Phase 4 — reasoner wiring (4a landed; 4b after PR #282 merges)

Phase 4a (implemented 2026-06-10, this branch). reasoner_node subscribes the latched /map (TRANSIENT_LOCAL, matching slam_toolbox; params occupancy_map_topic default /map — empty disables — and approach_inflation_m default 0.25) and holds the latest OccupancyGridIndex; the spatial-query dispatch refines each recall_object match's ApproachViewpoint through refine_approach_pose before rendering, so the LLM only ever sees grid-valid approach poses (an explicit "approach BLOCKED on the occupancy grid" when refinement fails — never a fabricated pose). The hook is a duck-typed ApproachRefiner callback on run_spatial_query, keeping the L4 bridge module free of L2 imports (same pattern as SpatialMemoryQuerier). Grid absent → the geometric viewpoint passes through unchanged, silently — a caveat would be noise on deployments that don't run SLAM at all (refinement of the originally-drafted "rendered caveat" wording).

Phase 4b (on the #282 stack). DEFAULT_SYSTEM_PROMPT gains the ladder: recall → navigate(refined approach) → look_at → verify with locate_in_view → manipulate. It was deferred off master because the ladder names locate_in_view, which only exists on the #282 branch (ADR-0043); building it there avoids advertising a tool the LLM cannot call. When #282 was rebased onto the merged Phase-4a master, its find_object → recall_object rename swept the Phase-4a wiring too, so 4a and 4b speak one vocabulary on this stack.

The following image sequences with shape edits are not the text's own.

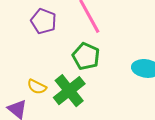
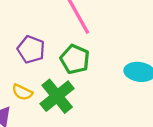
purple pentagon: (44, 21) -> (31, 49), moved

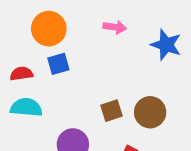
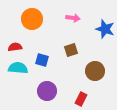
blue square: (58, 64) -> (42, 60), moved, turned 32
brown square: (112, 111) -> (71, 50), moved

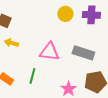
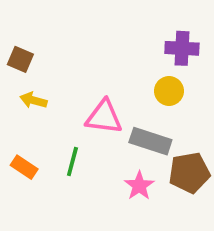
yellow circle: (65, 14) -> (169, 91), moved
gray rectangle: (83, 53) -> (150, 141), moved

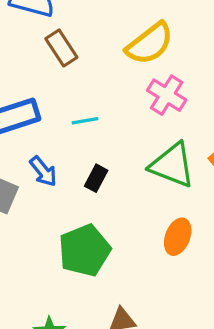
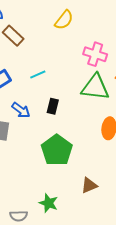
yellow semicircle: (150, 44) -> (64, 20), size x0.7
pink cross: (167, 95) -> (95, 54), moved

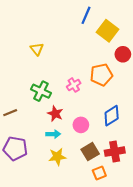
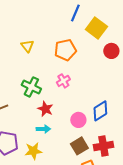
orange pentagon: (101, 75) -> (65, 50), moved
pink circle: (81, 125) -> (78, 120), moved
yellow star: (57, 157) -> (33, 151), moved

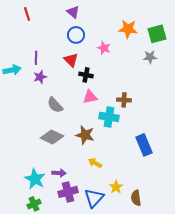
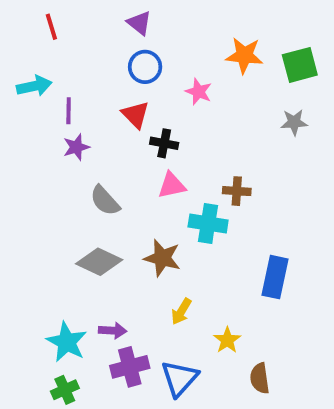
gray star: (150, 57) -> (294, 122), moved
cyan arrow: (12, 70) -> (34, 86), moved
blue rectangle: (144, 145) -> (275, 277), turned 35
yellow arrow: (95, 163) -> (181, 311), turned -88
yellow star: (116, 187) -> (227, 340), moved

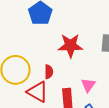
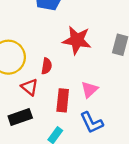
red triangle: (38, 92) -> (30, 87), size x0.7

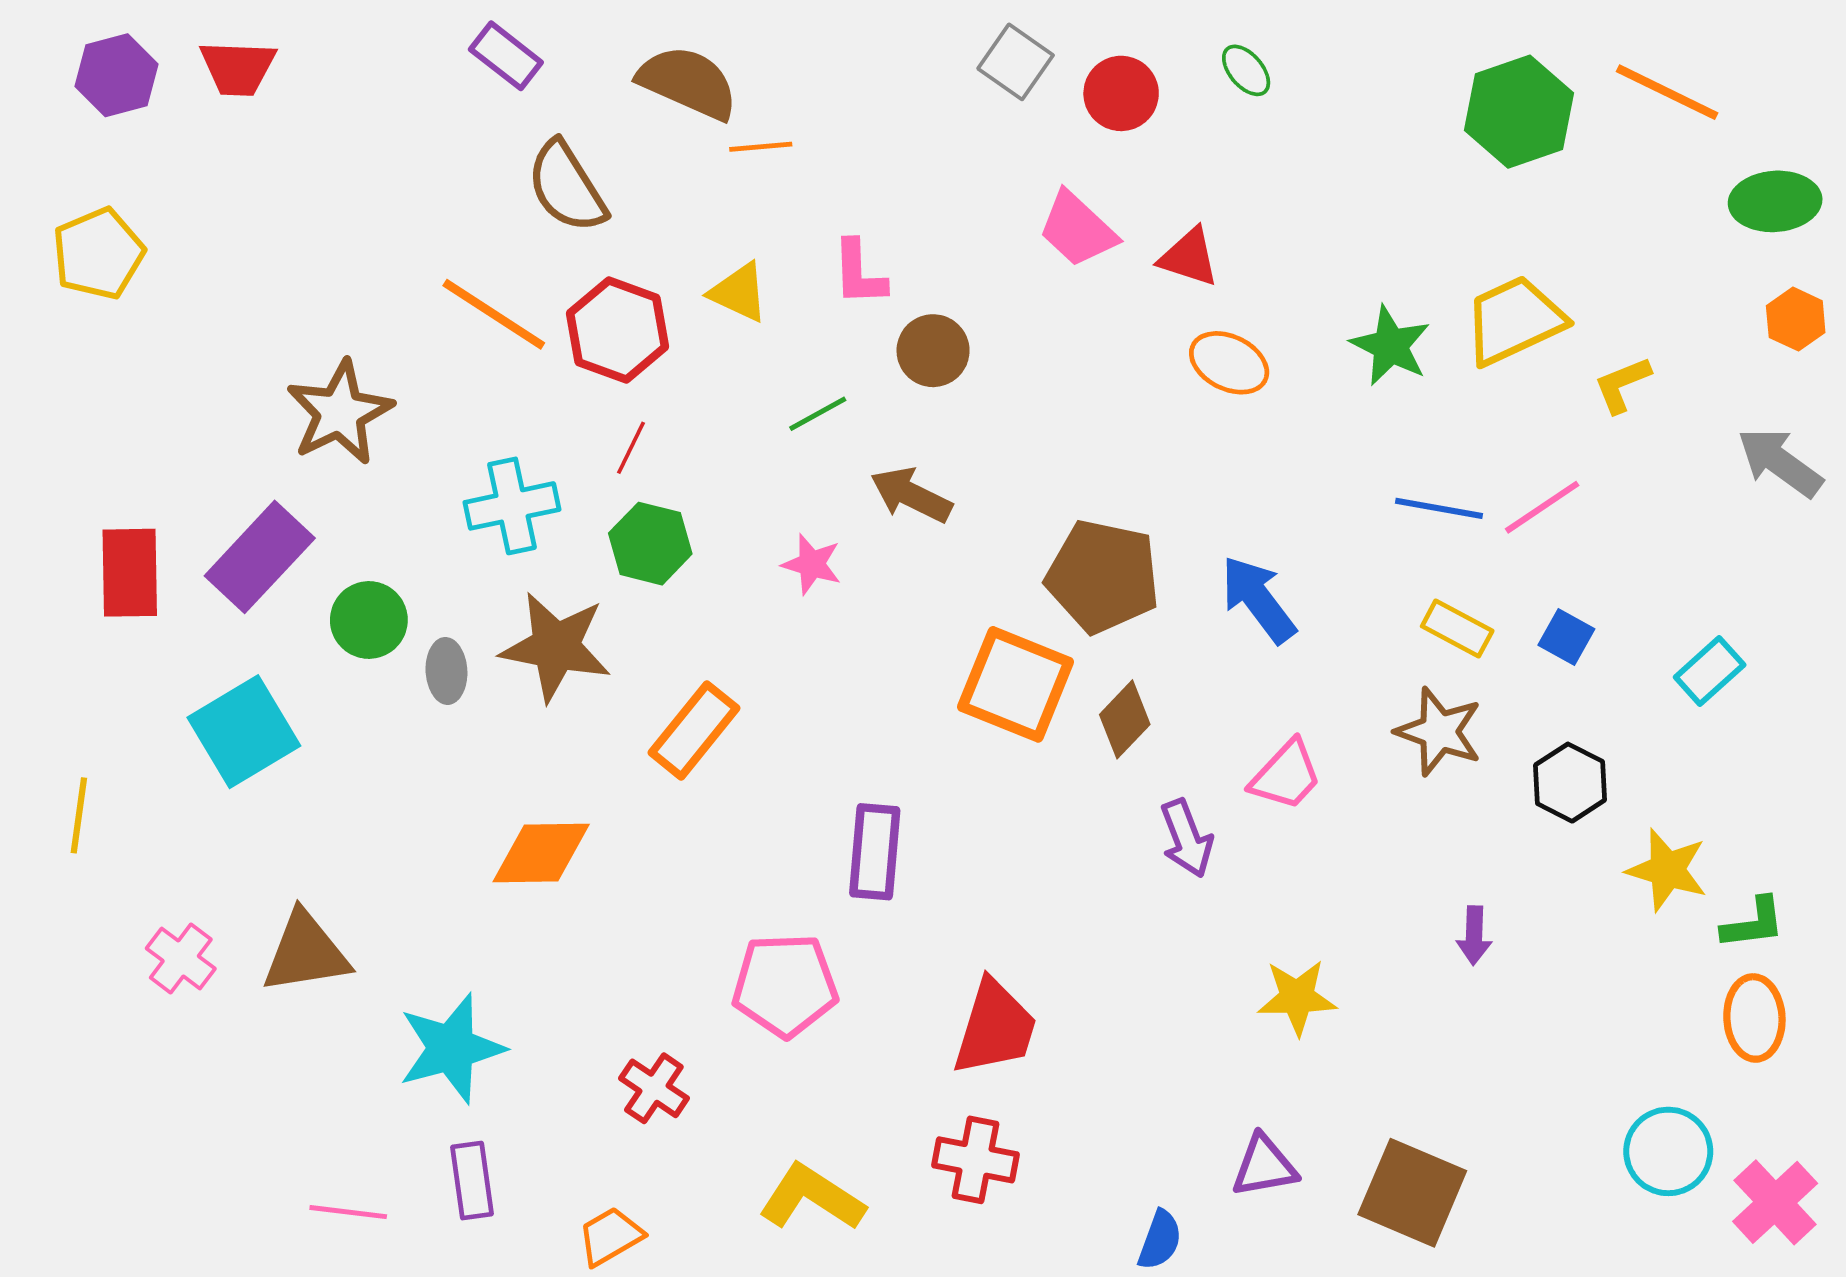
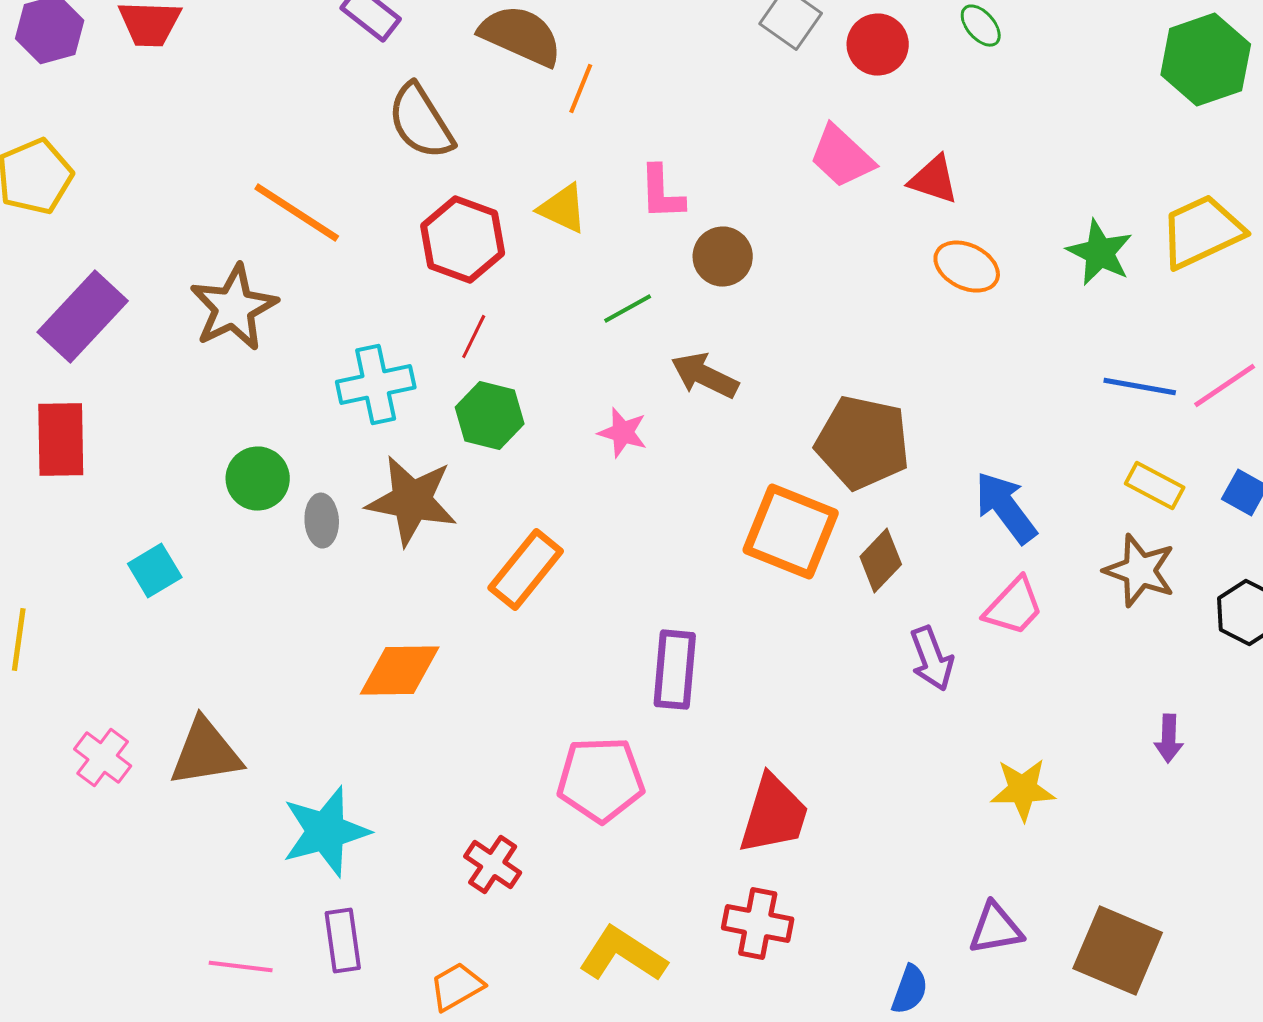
orange line: (761, 147) -> (581, 89), turned -63
orange line: (494, 314) -> (297, 213), moved
purple rectangle: (260, 557) -> (83, 317), moved
blue arrow: (1258, 599) -> (1006, 508), moved
cyan square: (244, 732) -> (155, 571), size x0.6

Layer note: the reasoner (L4) reading L2 world-state data mirrors the existing injected-SpatialMemory pattern (ADR-0039 Phase 2b) — no new boundary, but recorded here because the grid is a second L2 read surface.

Consequences

  • Duplication removed: three _look_at_quat copies collapse into one public helper (METHODS.md entry; sim asset files import it).
  • New rSkill openral-look-at is a classical (non-VLA) skill — installable/dispatchable wherever MoveIt runs; embodiments without an arm planner simply don't install it (capability gating, ADR-0018 §4).
  • The kernel is untouched. Refinement is planning-layer; ADR-0030's phases proceed independently. Nav2 still owns path planning; we only pick a better goal.
  • Honest failure modes: refine_approach_pose returning None and the "grid stale" caveat both surface in the LLM prompt — no silent fallbacks.
  • Phase 4 dependency: explicitly sequenced after PR #282; until then the refined-approach path is exercised only by unit/integration tests, not the live reasoner.

Testing

  • Phase 1: property tests (randomized gaze poses), degenerate-case tests, sim-asset refactor covered by existing sim suites.
  • Phase 2: real captured slam map fixture + hand-authored edge grids (occupied ideal cell, no-line-of-sight, no-free-cell-in-radius → None).
  • Phase 3: tests/integration/ with real MoveIt + franka description (skip path: MoveIt absent); manifest validation against the real rskill.yaml; hypothesis round-trip on any new schema surface.
  • Phase 4 (later PR): reasoner integration test — canned RecallObjectTool with a grid where the ideal viewpoint is occupied; assert the re-prompt carries the snapped pose.